Les premiers traités théoriques et pratiques sont publiés. Généralisation et maîtrise qualifient la période de 1900 à 1914. Monocâbles et bicâbles ont chacun leurs domaines d'élection.
Les usages se diversifient et le transport des voyageurs constitue une branche spécifique. L'usage des câbles clos et semi-clos se répand en réponse à certaines contraintes.
Les Etats-Unis développent dans les chantiers navals et les grands chantiers de travaux publics des innovations particulières, telles que les chariots eléctriques automoteurs avec câbles
de levage, les pylones mobiles et basculants etc...
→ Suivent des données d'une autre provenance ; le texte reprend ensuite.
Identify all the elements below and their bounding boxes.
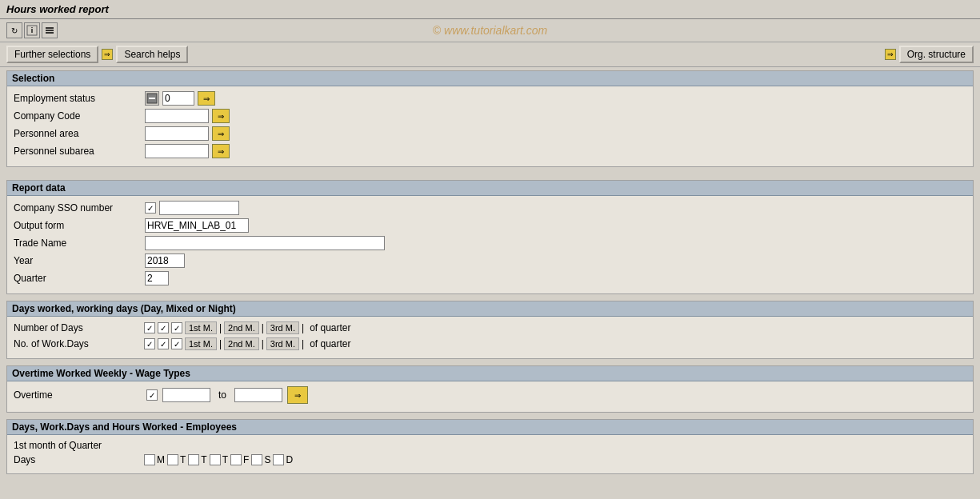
page-title: Hours worked report (6, 3, 109, 15)
personnel-area-input[interactable] (145, 126, 209, 141)
days-worked-section: Days worked, working days (Day, Mixed or… (6, 301, 974, 359)
num-days-3rd-m[interactable]: 3rd M. (266, 321, 299, 334)
employees-header: Days, Work.Days and Hours Worked - Emplo… (7, 420, 973, 435)
day-d-label: D (286, 454, 293, 465)
company-code-input[interactable] (145, 109, 209, 123)
day-cb-t1: T (167, 454, 186, 465)
no-work-days-row: No. of Work.Days 1st M. | 2nd M. | 3rd M… (14, 337, 966, 350)
num-days-2nd-m[interactable]: 2nd M. (224, 321, 259, 334)
overtime-label: Overtime (14, 389, 142, 401)
trade-name-label: Trade Name (14, 238, 142, 249)
info-icon[interactable]: i (24, 22, 40, 38)
work-days-cb1[interactable] (144, 338, 155, 349)
day-cb-s: S (251, 454, 270, 465)
num-days-cb2[interactable] (158, 322, 169, 333)
report-data-section: Report data Company SSO number Output fo… (6, 180, 974, 294)
further-selections-button[interactable]: Further selections (6, 46, 98, 63)
day-s-label: S (264, 454, 270, 465)
employment-status-row: Employment status ⇒ (14, 91, 966, 106)
quarter-row: Quarter (14, 271, 966, 285)
work-days-cb2[interactable] (158, 338, 169, 349)
back-icon[interactable]: ↻ (6, 22, 22, 38)
toolbar: ↻ i © www.tutorialkart.com (0, 19, 980, 42)
number-of-days-row: Number of Days 1st M. | 2nd M. | 3rd M. … (14, 321, 966, 334)
work-days-2nd-m[interactable]: 2nd M. (224, 337, 259, 350)
employment-status-select-btn[interactable]: ⇒ (198, 91, 215, 106)
work-days-1st-m[interactable]: 1st M. (185, 337, 217, 350)
company-sso-row: Company SSO number (14, 201, 966, 215)
year-input[interactable] (145, 253, 185, 268)
search-helps-label: Search helps (124, 49, 180, 60)
day-t3-label: T (222, 454, 228, 465)
output-form-row: Output form (14, 218, 966, 233)
day-cb-d: D (273, 454, 293, 465)
output-form-label: Output form (14, 220, 142, 231)
company-code-label: Company Code (14, 110, 142, 122)
company-sso-input[interactable] (159, 201, 239, 215)
overtime-select-btn[interactable]: ⇒ (287, 386, 308, 404)
num-days-quarter-label: of quarter (310, 322, 350, 333)
settings-icon[interactable] (42, 22, 58, 38)
day-t1-checkbox[interactable] (167, 454, 178, 465)
day-t2-checkbox[interactable] (188, 454, 199, 465)
to-label: to (218, 389, 226, 401)
title-bar: Hours worked report (0, 0, 980, 19)
overtime-checkbox[interactable] (146, 389, 158, 401)
trade-name-row: Trade Name (14, 236, 966, 250)
day-f-checkbox[interactable] (230, 454, 242, 465)
personnel-subarea-input[interactable] (145, 144, 209, 158)
overtime-from-input[interactable] (162, 388, 210, 402)
day-cb-t2: T (188, 454, 206, 465)
employment-status-input[interactable] (162, 91, 194, 106)
overtime-header: Overtime Worked Weekly - Wage Types (7, 366, 973, 381)
overtime-body: Overtime to ⇒ (7, 381, 973, 412)
selection-header: Selection (7, 71, 973, 86)
button-bar: Further selections ⇒ Search helps ⇒ Org.… (0, 42, 980, 67)
personnel-subarea-select-btn[interactable]: ⇒ (212, 144, 230, 158)
day-m-label: M (157, 454, 165, 465)
no-work-days-label: No. of Work.Days (14, 338, 142, 349)
num-days-1st-m[interactable]: 1st M. (185, 321, 217, 334)
day-f-label: F (243, 454, 249, 465)
employment-status-label: Employment status (14, 93, 142, 104)
selection-section: Selection Employment status ⇒ Company Co… (6, 70, 974, 167)
overtime-to-input[interactable] (234, 388, 282, 402)
year-label: Year (14, 255, 142, 266)
company-sso-checkbox[interactable] (145, 202, 156, 214)
org-structure-label: Org. structure (907, 49, 966, 60)
company-code-row: Company Code ⇒ (14, 109, 966, 123)
output-form-input[interactable] (145, 218, 249, 233)
day-cb-m: M (144, 454, 165, 465)
day-cb-f: F (230, 454, 249, 465)
day-t1-label: T (180, 454, 186, 465)
work-days-3rd-m[interactable]: 3rd M. (266, 337, 299, 350)
days-worked-header: Days worked, working days (Day, Mixed or… (7, 301, 973, 317)
day-t3-checkbox[interactable] (210, 454, 221, 465)
report-data-body: Company SSO number Output form Trade Nam… (7, 196, 973, 293)
personnel-area-select-btn[interactable]: ⇒ (212, 126, 230, 141)
num-days-cb3[interactable] (171, 322, 182, 333)
year-row: Year (14, 253, 966, 268)
first-month-subheader: 1st month of Quarter (14, 440, 966, 451)
number-of-days-label: Number of Days (14, 322, 142, 333)
personnel-area-label: Personnel area (14, 128, 142, 139)
quarter-input[interactable] (145, 271, 169, 285)
trade-name-input[interactable] (145, 236, 385, 250)
day-m-checkbox[interactable] (144, 454, 155, 465)
search-helps-button[interactable]: Search helps (116, 46, 188, 63)
work-days-quarter-label: of quarter (310, 338, 350, 349)
num-days-cb1[interactable] (144, 322, 155, 333)
company-code-select-btn[interactable]: ⇒ (212, 109, 230, 123)
days-label: Days (14, 454, 142, 465)
employment-status-icon[interactable] (145, 91, 159, 106)
day-d-checkbox[interactable] (273, 454, 284, 465)
day-s-checkbox[interactable] (251, 454, 262, 465)
days-worked-body: Number of Days 1st M. | 2nd M. | 3rd M. … (7, 317, 973, 358)
org-structure-arrow-icon: ⇒ (885, 49, 896, 60)
selection-body: Employment status ⇒ Company Code ⇒ Perso (7, 86, 973, 166)
work-days-cb3[interactable] (171, 338, 182, 349)
further-selections-arrow-icon: ⇒ (102, 49, 113, 60)
svg-text:i: i (31, 26, 34, 34)
org-structure-button[interactable]: Org. structure (899, 46, 974, 63)
day-t2-label: T (201, 454, 206, 465)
Les Pyrénées ne sont pas restées à l'écart de cette innovation, principalement dans le domaine minier. De 1879, avec le système de navettes des mines de Sentein, sur 2 800 m de longueur et 1 000 m de dénivelée, à 1912 avec le monocâble de 14 km de long pour 1 600 m de dénivellation des mines de Liat dans le haut Val d'Aran, seule la première période est pratiquement exclue, contrairement aux Alpes. Du Canigou à Baïgorry, tout le massif, du moins sur son versant nord, a été équipé. Le bicâble forestier de 1903, couvrant 10 km entre Bonabé en Espagne et Salau en France, et le monocâble minier de 1910 parcourant également 10 km entre l'Hospital de Parzan et Aragnouet, sont de remarquables réalisations transfrontalières. L'Ariège et le Val d'Aran constituent un foyer particulièrement bien équipé, principalement par les monocâbles de la maison Etcheverry. La réalisation du bicâble des mines de Pierrefitte, dans les Hautes-Pyrénées, qui gravit 850 m de dénivelée avant d'en descendre 1.100 m, franchit des portées libres de plus de 600 m, avec un parcours de 6 600 m et un débit de 200 t/jour, constitua une prouesse technique et humaine en 1907.
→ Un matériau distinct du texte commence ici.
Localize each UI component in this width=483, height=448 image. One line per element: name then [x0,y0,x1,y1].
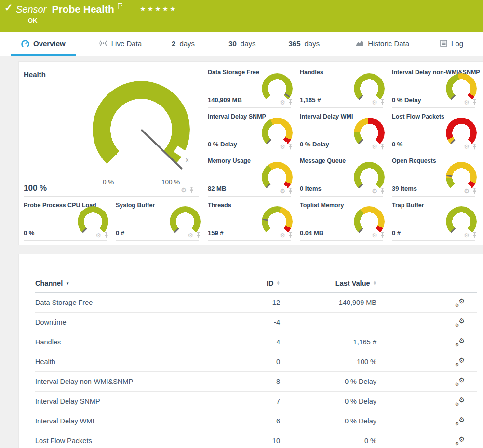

En permettant l'exploitation économique de sites miniers, forestiers et autres, défavorisés par un relief formant obstacle aux transports traditionnels, en permettant des déplacements rapides et sûrs des pondéreux dans les ports, les usines et les chantiers, en ouvrant, enfin, un nouveau champ économique avec l'accès touristique à la haute montagne et à la neige, les transporteurs par câbles aériens constituent un élément important de l'histoire économique des XIX et XXe siècles et du développement de certaines régions. Par l'innovation qu'ils représentent et leur évolution, ils participent également de manière non négligeable à l'histoire des techniques.
Il s'agit donc d'un patrimoine industriel intéressant, encore peu connu. Or les vestiges antérieurs à la Grande Guerre sont rares et ceux qui subsistent connaissent une menace pressante de destruction dans le cadre de la mise en sécurité des concessions minières inactives. Un inventaire et des mesures conservatoires s'avèrent nécessaires.